In what appears to be a devastating two-part blow to the Bush administration’s prewar case for toppling Saddam Hussein, the U.S. military has called off its failed two-year search for weapons of mass destruction in Iraq, and a CIA-linked report claims that the Middle East country has replaced Afghanistan as the main training ground for the next generation of “professionalized” terrorists.
“Iraq and other possible conflicts in the future could provide recruitment, training grounds, technical skills and language proficiency for a new class of terrorists who are ‘professionalized’ and for whom political violence becomes an end in itself,” warns a report released last week by the National Intelligence Council, a CIA-affiliated think tank.
On Tuesday, the Iraqi provisional government announced the shutting of the borders at the time of the election of a national assembly at the end of the month to prevent an influx of foreign-based insurgents.
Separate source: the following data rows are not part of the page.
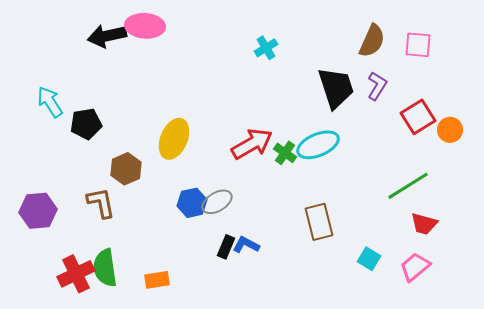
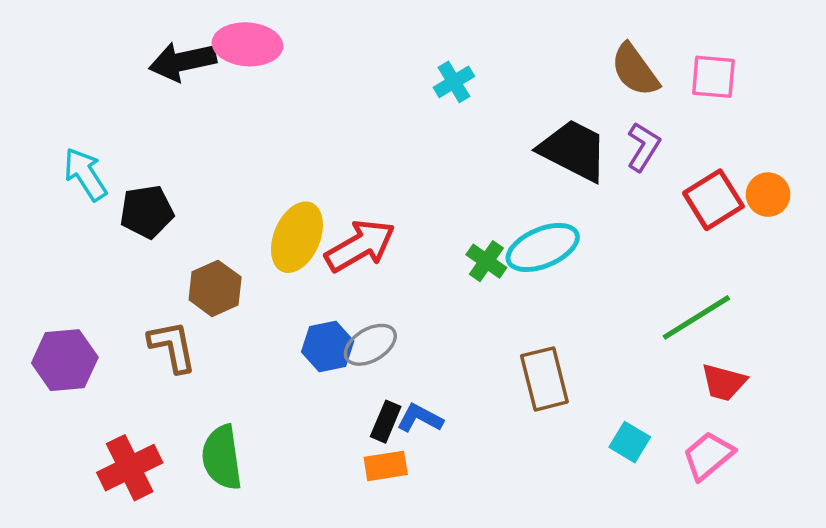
brown semicircle: (372, 41) -> (635, 70), turned 120
black trapezoid: (336, 88) -> (573, 150), turned -45
orange circle: (450, 130) -> (768, 195), moved
red arrow: (252, 144) -> (360, 246), moved
green semicircle: (105, 268) -> (222, 457), moved
orange rectangle: (157, 280) -> (386, 466), moved

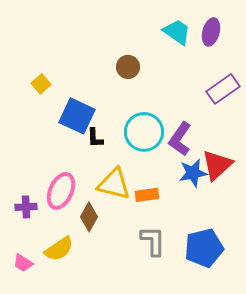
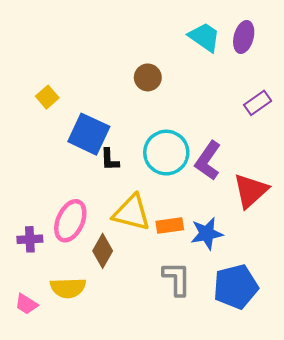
purple rectangle: (223, 89) -> (258, 103), size x0.7
blue star: (193, 173) -> (207, 233), moved
yellow semicircle: (59, 249) -> (68, 288), turned 32

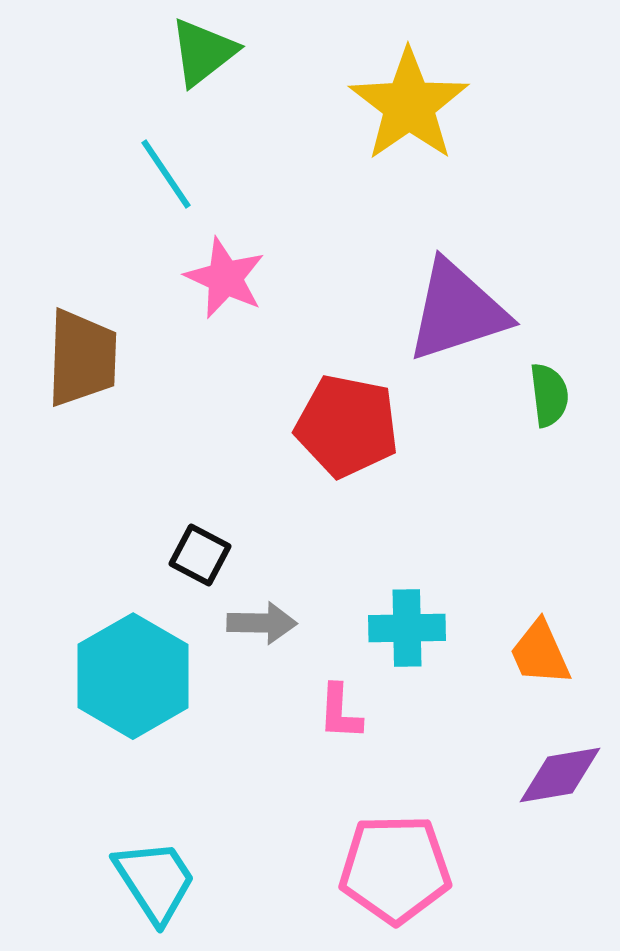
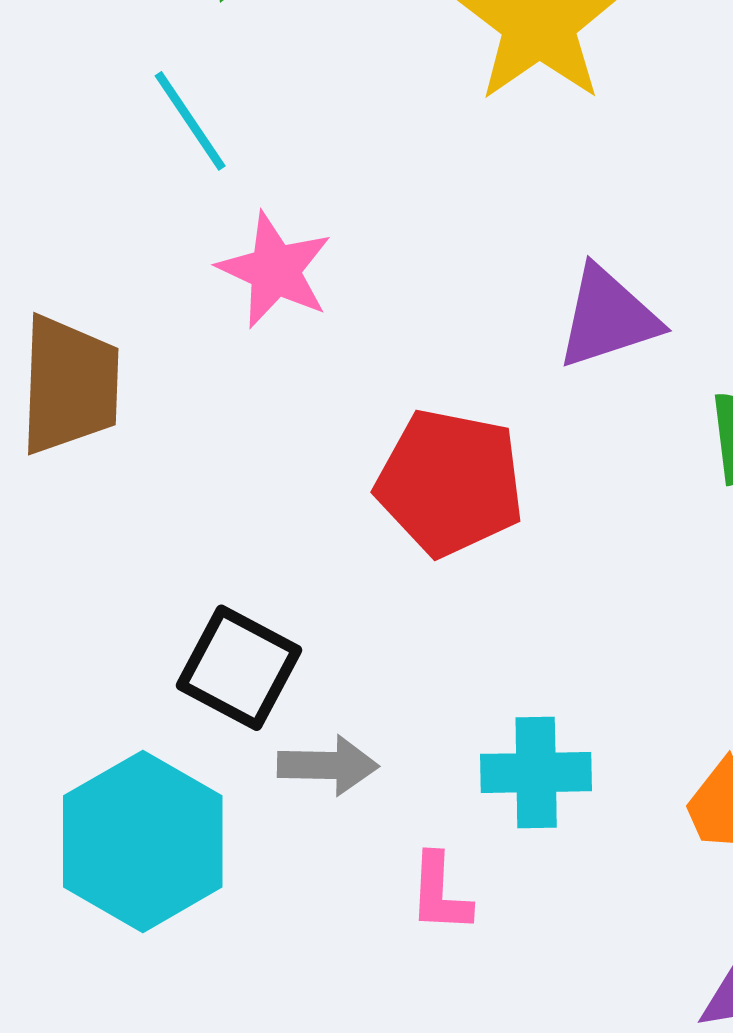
purple triangle: (457, 311) -> (608, 318), size x0.7
black square: (200, 555) -> (239, 668), size x1.4

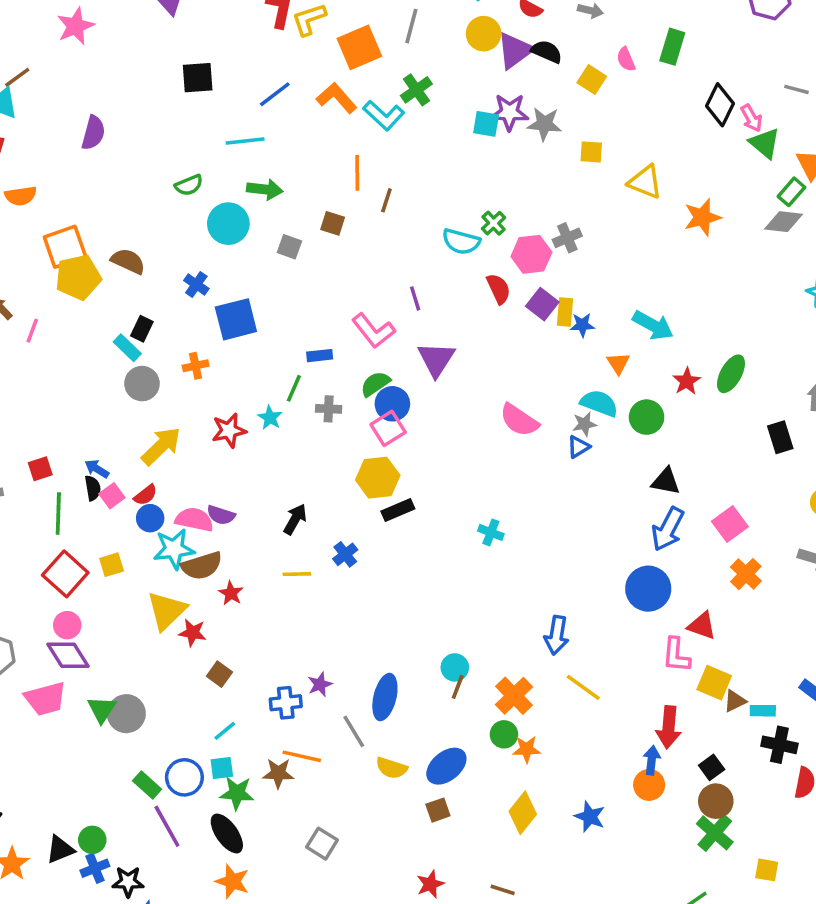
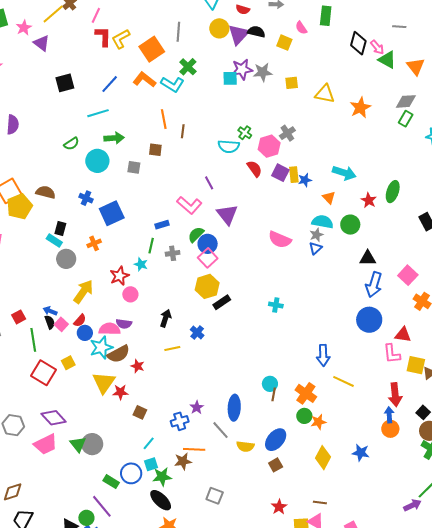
green rectangle: (792, 192) -> (406, 119), moved
pink circle: (67, 625) -> (130, 294), moved
purple line: (167, 826) -> (102, 506), moved

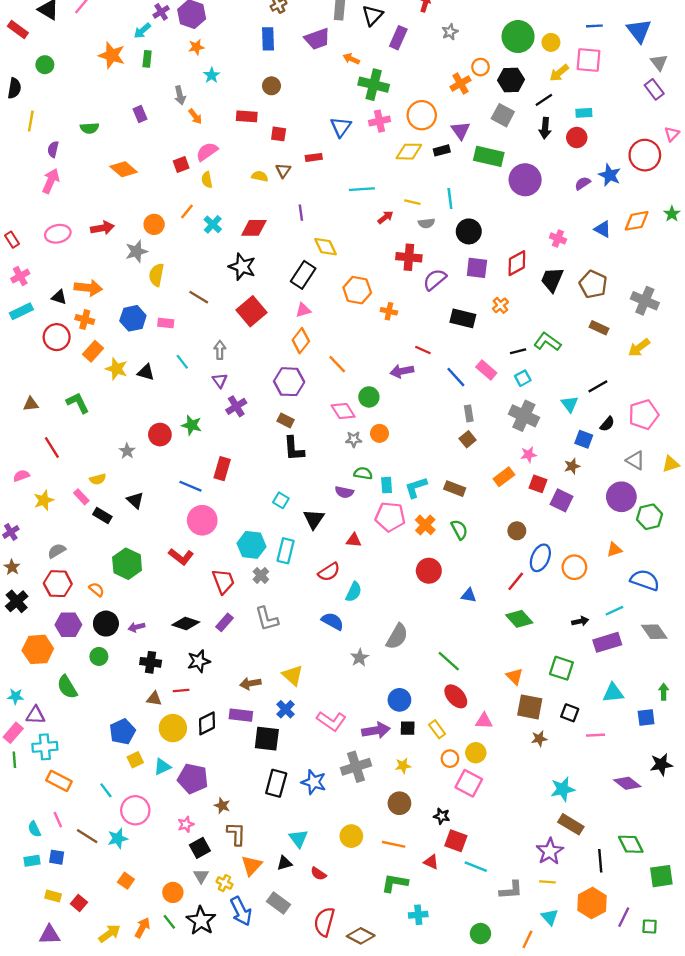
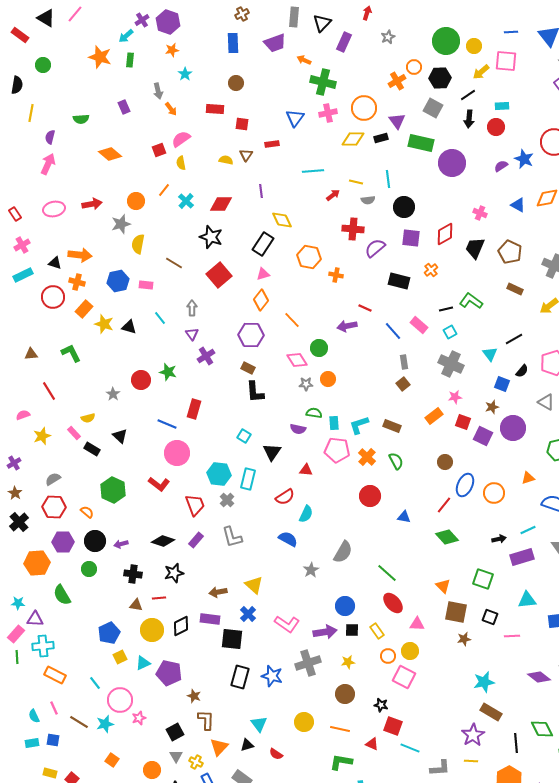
purple circle: (621, 497) -> (513, 428), moved
pink star: (186, 824) -> (139, 718), moved

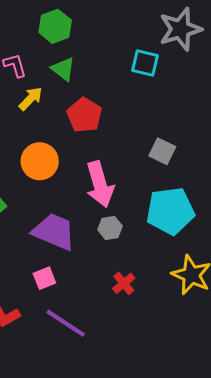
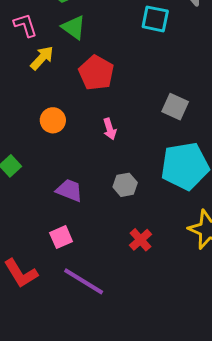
orange circle: (40, 161) -> (53, 120), size x0.7
pink arrow: (100, 184) -> (110, 129), moved, size x0.5
purple trapezoid: (54, 232) -> (69, 190), size x0.6

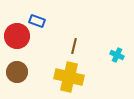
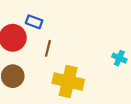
brown line: (74, 46) -> (48, 48), moved

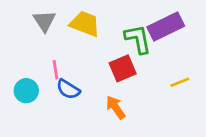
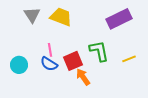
green L-shape: (138, 39) -> (99, 51), moved
red square: (123, 68) -> (73, 61), moved
pink line: (56, 70) -> (50, 50), moved

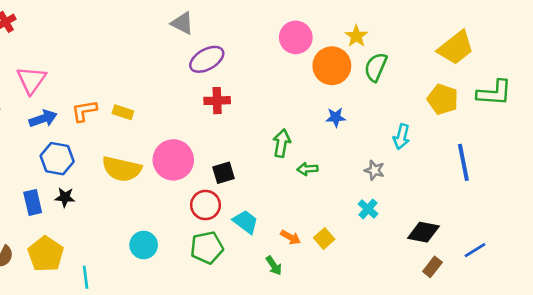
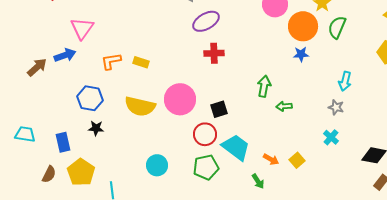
pink triangle: (31, 80) -> (82, 28), moved
blue star: (336, 117) -> (301, 54), moved
blue arrow: (43, 119) -> (65, 55), moved
cyan arrow: (401, 137) -> (345, 81), moved
blue rectangle: (33, 202) -> (63, 142), moved
cyan trapezoid: (245, 222) -> (236, 147), size x1.4

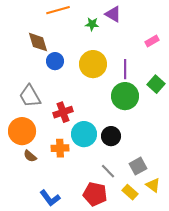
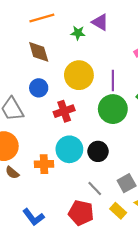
brown diamond: (38, 42) -> (39, 52), moved
blue circle: (55, 61) -> (39, 88), moved
red cross: (63, 112) -> (64, 111), moved

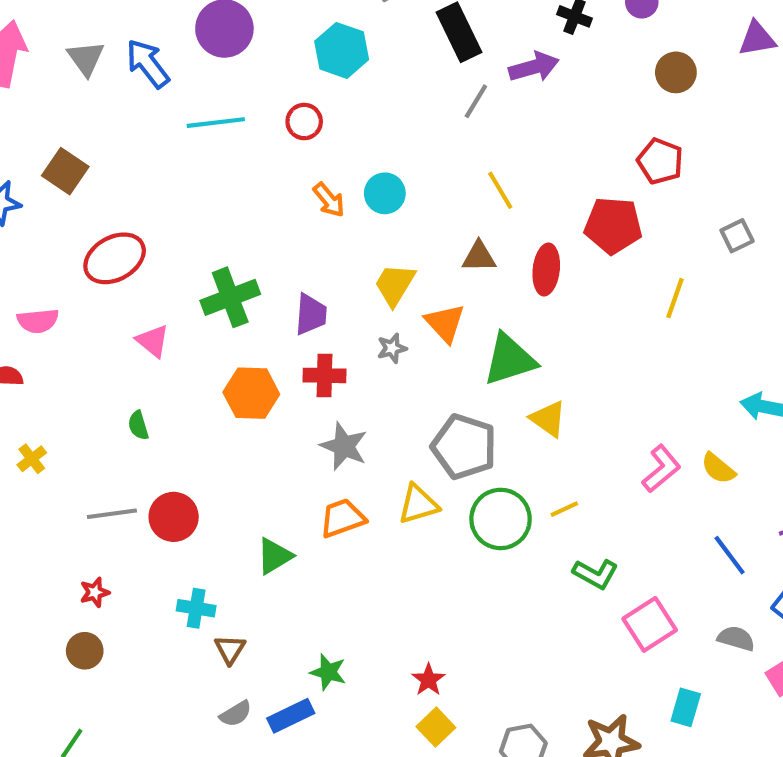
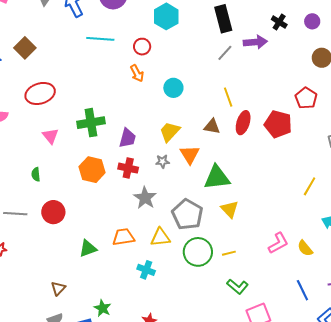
orange arrow: (329, 200) -> (137, 73), moved
red ellipse: (546, 270) -> (243, 123), moved
yellow line: (675, 298) -> (310, 186), moved
gray star: (344, 446) -> (145, 198), moved
red circle: (174, 517) -> (53, 212), moved
cyan cross: (196, 608) -> (146, 270), moved

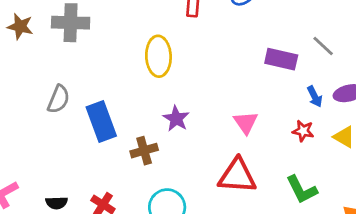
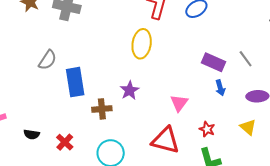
yellow ellipse: (158, 56) -> (142, 44), moved
blue arrow: (315, 97) -> (220, 88), moved
red star: (303, 131) -> (207, 129), moved

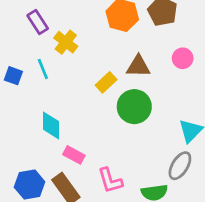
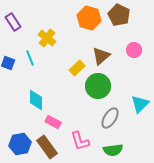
purple rectangle: (38, 22) -> (13, 22), moved
brown triangle: (138, 66) -> (101, 56), turned -42
gray ellipse: (180, 166) -> (110, 118), moved

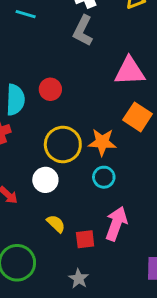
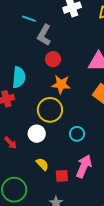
gray L-shape: (83, 31) -> (44, 35), moved
red circle: (50, 89) -> (53, 59), moved
orange star: (102, 142) -> (61, 84), moved

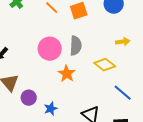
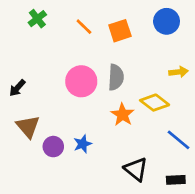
orange star: (67, 74) -> (123, 115), moved
blue star: (51, 109) -> (83, 144), moved

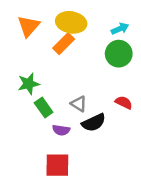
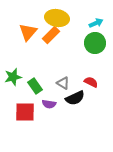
orange triangle: (29, 26) -> (28, 32), moved
green star: (29, 84) -> (13, 77), moved
red semicircle: (124, 103) -> (91, 82), moved
red square: (57, 165) -> (25, 112), moved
Instead of producing the democratic watershed promised by the Bush administration, Iraq is serving as a magnet for international terrorist activity, the report found.
Titled “Mapping the Global Future,” the report contains the analysis of 1,000 American and foreign experts on a host of issues, from China and India’s rising power to the growing risks of biological attacks against America to the changing nature of warfare.
Last week, administration officials were quoted as saying that the “Iraq survey group” in charge of the hunt for Iraq’s weapons of mass destruction had called off its mission several months after its head claimed no substantive evidence of such weapons had been found. The outcome is an embarrassment not only for administration officials who had cited the lethal danger posed by Saddam as its prime argument to got to war, but also for the CIA, which had asserted that Saddam Hussein was indeed in possession of weapons of mass destruction.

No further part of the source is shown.